Fósil de la tortuga más grande que haya existido fue hallado en Venezuela

Tenía un caparazón de 3 metros con cuernos. Vivió hace millones de años en pantanos de Sudamérica.

Hace unos 5 o 10 millones de años, las tortugas gigantes que hacían que los humanos se vieran diminutos deambulaban por pantanos de agua dulce en Suramérica. Los investigadores han descubierto caparazones pertenecientes a Stupendemys Geographicus, la tortuga más grande que haya existido. Su caparazón llegó casi a medir 3 metros de largo y pesaba 1.100 kilos.

Al estudiar las conchas y los fósiles de la mandíbula inferior, los investigadores descubrieron que los machos tenían caparazones con cuernos para proteger sus cráneos.

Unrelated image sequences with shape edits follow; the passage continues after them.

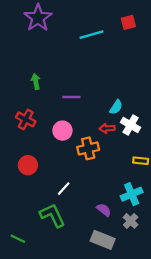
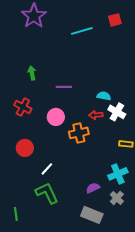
cyan semicircle: (116, 107) -> (104, 96), turned -112
white line: (64, 189) -> (47, 169), moved
purple semicircle: (104, 210) -> (93, 188), turned -64
green line: (18, 239) -> (16, 214), turned 56

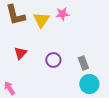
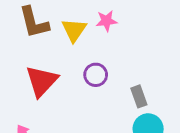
red triangle: (20, 53) -> (42, 81), size x1.6
purple circle: (53, 60) -> (96, 75), moved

A pesar de su tamaño, las marcas gigantes de mordiscos en los caparazones muestran que los depredadores, incluidos los caimanes enormes con forma de cocodrilo, no eran disuadidos por el enorme escudo del animal.

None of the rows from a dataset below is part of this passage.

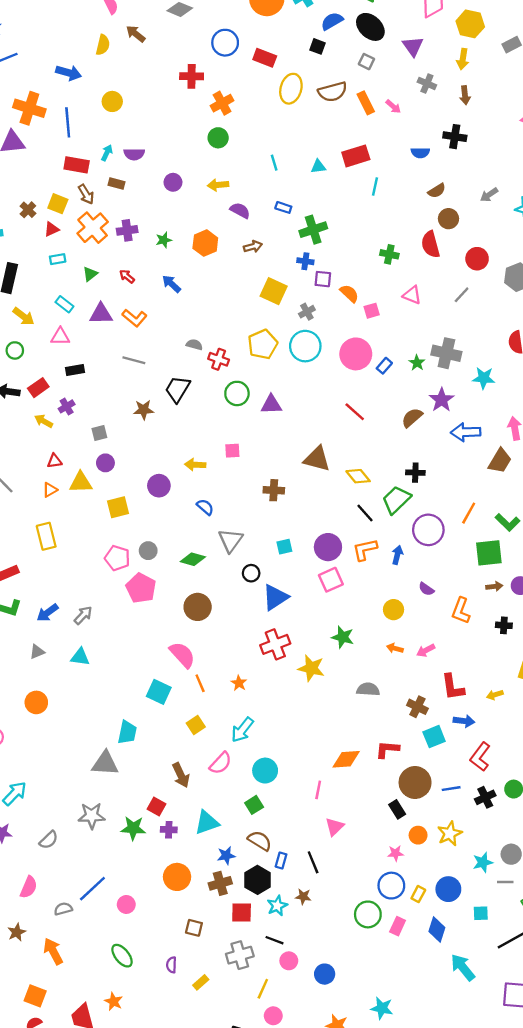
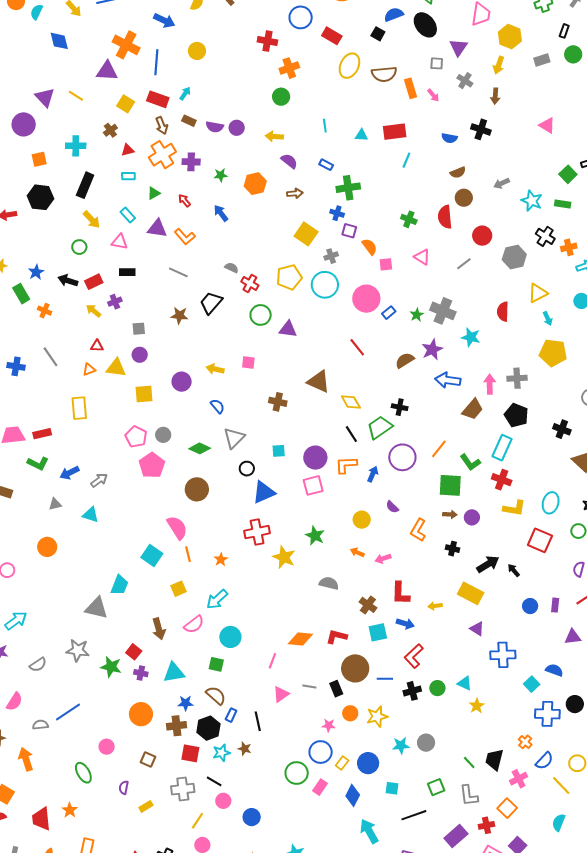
gray square: (366, 62) -> (437, 63), moved, turned -32
purple semicircle: (134, 154) -> (215, 127), moved
yellow square: (58, 204) -> (126, 104), moved
green square: (254, 805) -> (216, 664), turned 35
gray line: (505, 882) -> (309, 686), moved
pink circle: (126, 904) -> (107, 747), moved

Sus restos fosilizados fueron descubiertos en el desierto colombiano de Tatacoa y en la localidad de Urumaco, en Venezuela. 

fósil

El paleontólogo venezolano Rodolfo Sánchez y el caparazón de la enorme tortuga macho.

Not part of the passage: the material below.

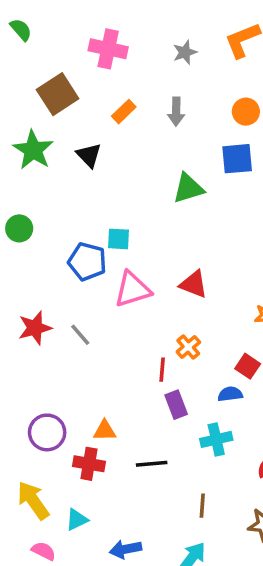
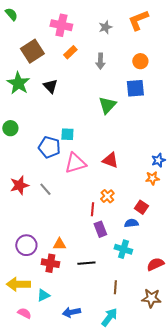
orange rectangle: (124, 112) -> (70, 52), moved
green triangle: (188, 188) -> (107, 105), turned -30
cyan cross: (216, 439) -> (123, 249), turned 30
yellow arrow: (33, 500) -> (18, 284), turned -55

La tortuga fue descrita por primera vez en 1976 por el paleontólogo Roger Wood. Lo llamó Stupendemys por su gran tamaño y geographicus en reconocimiento a todo el apoyo que National Geographic Society ha brindado a la investigación de tortugas fósiles, según Edwin Cadena, autor del estudio, geólogo y paleontólogo de vertebrados de la Universidad del Rosario en Colombia.

Pero los nuevos fósiles muestran el tamaño gigante de las tortugas, así como sus enormes características de cuernos del caparazón cerca del cuello de la tortuga. Los cuernos también ayudaban a proteger los cráneos enormes de los machos cuando peleaban con otros machos: las hembras no tenían esta característica.

El estudio fue publicado en la revista Science Advances.

Cadena se sorprendió al descubrir la primera mandíbula inferior que pertenecía a esta especie, “algo que hemos estado buscando y esperando encontrar durante décadas”, dijo.

La mandíbula inferior ayuda a completar otra pieza del rompecabezas sobre estas tortugas, proporcionando una mejor idea de su dieta. Comían una amplia gama de peces, cocodrilos, serpientes y moluscos, y podían aplastar semillas con sus enormes huesos de la mandíbula inferior, dijo Cadena.